O objetivo é prevenir, identificar e combater fraudes financeiras, golpes digitais e abusos patrimoniais contra pessoas idosas.
Entre as diretrizes do programa estão:
- promover a segurança econômica e financeira da população 60+;
- estimular a cooperação entre órgãos públicos e instituições financeiras para evitar golpes contra idosos;
- fortalecer a educação financeira e digital da população idosa; e
- garantir a dignidade, a autonomia e a proteção integral das pessoas idosas.
O Protege+ prevê a criação de:
- um sistema nacional unificado de denúncias de fraudes e golpes contra idosos; e
- núcleos municipais de proteção patrimonial da pessoa idosa, articulados com conselhos municipais dos direitos da pessoa idosa.
Prevenção
A proposta também cria um sistema de prevenção de fraudes financeiras e patrimoniais baseado na integração de dados e no compartilhamento de informações entre órgãos públicos e entidades privadas, em conformidade com a Lei Geral de Proteção de Dados (LGPD).

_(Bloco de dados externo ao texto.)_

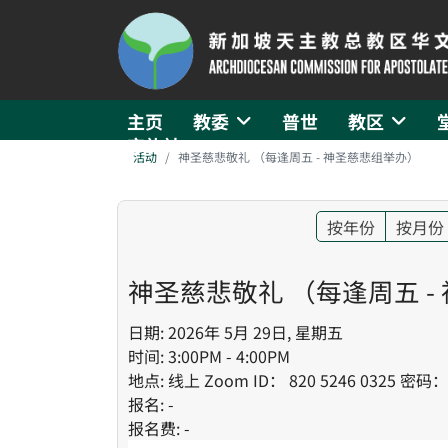
主页
教委
普世
教区
守礼社
活动
神圣慈悲敬礼 （每逢周五 - 神圣慈悲组举办）
按年份
按月份
神圣慈悲敬礼 （每逢周五 -
日期: 2026年 5月 29日, 星期五
时间: 3:00PM - 4:00PM
地点: 线上 Zoom ID： 820 5246 0325 密码
报名: -
报名费: -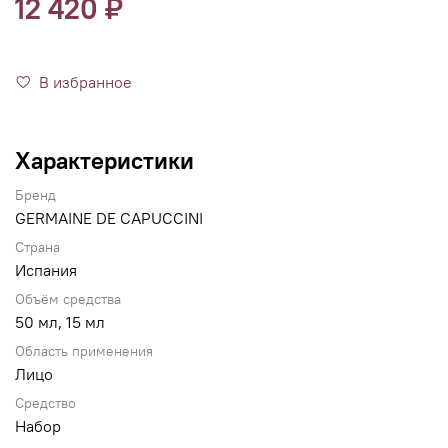
12 420 ₽
В избранное
Характеристики
Бренд
GERMAINE DE CAPUCCINI
Страна
Испания
Объём средства
50 мл, 15 мл
Область применения
Лицо
Средство
Набор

O sistema reunirá instituições financeiras, cooperativas de crédito, instituições de pagamento, correspondentes bancários, cartórios de notas e outras entidades que prestam serviços relacionados a operações financeiras e patrimoniais.
Essas entidades deverão:
- fornecer dados para a identificação de operações suspeitas;
- integrar o sistema nacional de alertas e denúncias; e
- implementar alertas automáticos para transações atípicas ou de alto risco.
Sanções
As instituições que descumprirem as regras do programa estarão sujeitas a advertência, multa administrativa e suspensão temporária de produtos ou serviços destinados ao público idoso, sem prejuízo de sanções civis e penais.
Parecer aprovado
A comissão aprovou a versão apresentada pelo relator, deputado Weliton Prado (PSD-MG), para o Projeto de Lei 6380/25, do deputado Amom Mandel (Republicanos-AM).

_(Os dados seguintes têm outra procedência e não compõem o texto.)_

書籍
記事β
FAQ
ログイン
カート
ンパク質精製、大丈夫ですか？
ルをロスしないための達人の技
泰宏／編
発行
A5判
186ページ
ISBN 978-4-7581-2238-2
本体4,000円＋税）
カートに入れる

A proposta original detalhava o órgão responsável pela implementação do programa e os órgãos que colaborariam com a iniciativa.
O substitutivo aprovado não entra nesse mérito e insere o Protege+ na Política Nacional do Idoso, em vez de criar uma lei específica.
“A incorporação do programa à legislação já existente evita a dispersão legislativa e facilita a aplicação das normas de proteção aos idosos”, afirmou Weliton Prado.
Próximos passos
A proposta ainda será analisada, em caráter conclusivo, pelas comissões de Finanças e Tributação; e de Constituição e Justiça e de Cidadania.
Para virar lei, precisa ser aprovada pela Câmara e pelo Senado.